With identity politics — or post-identity politics? With artificial intelligence? With science? Well, giving love primacy cannot contradict science, which seems to be the carrier of truth and reality. But the rigor of science might destroy or mute the ineffable nature of love.
Maybe, in love, there resides a fresh perspective, one that can transform the way we see our lives and ourselves. I would hope so, allowing us to see without fear. Most reactive aggression, I think, comes from fear — that something we value is threatened, even our lives. In the ecological sense, our lives are threatened, not immediately but in the future, as are the lives of our children and theirs.
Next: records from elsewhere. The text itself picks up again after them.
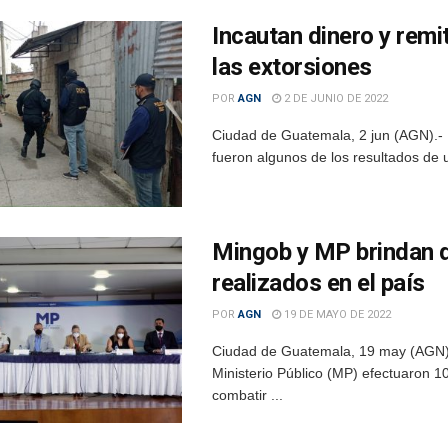
Incautan dinero y remi
las extorsiones
POR
AGN
2 DE JUNIO DE 2022
Ciudad de Guatemala, 2 jun (AGN).- U
fueron algunos de los resultados de u
Mingob y MP brindan d
realizados en el país
POR
AGN
19 DE MAYO DE 2022
Ciudad de Guatemala, 19 may (AGN).-
Ministerio Público (MP) efectuaron 
combatir ...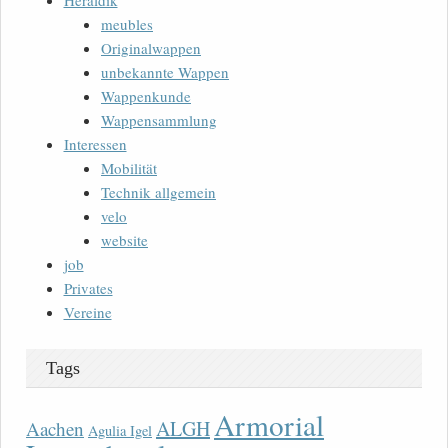
Heraldik
meubles
Originalwappen
unbekannte Wappen
Wappenkunde
Wappensammlung
Interessen
Mobilität
Technik allgemein
velo
website
job
Privates
Vereine
Tags
Armorial
ALGH
Aachen
Agulia Igel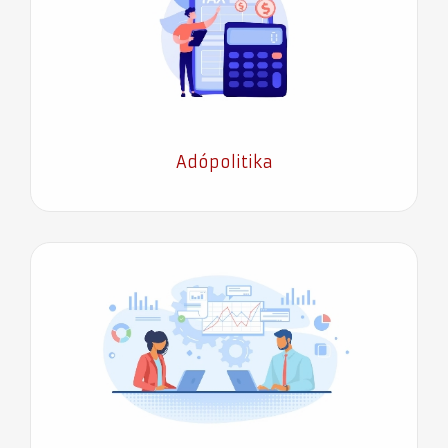
Adópolitika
Fear is needed, but can be dangerous. We must learn to respond with the highest level of concern, not for our personal lives, but so that all of life may prevail.
What we need now is to counter the things (systems) that deprive people of rights and personal freedoms, such as social distancing and continued isolation and control. I don’t see social distancing and isolation as negative forms of social control. I agree with the need for them, in view of the pandemic. I am quite willing to participate and see it as an act of, shall we say, love?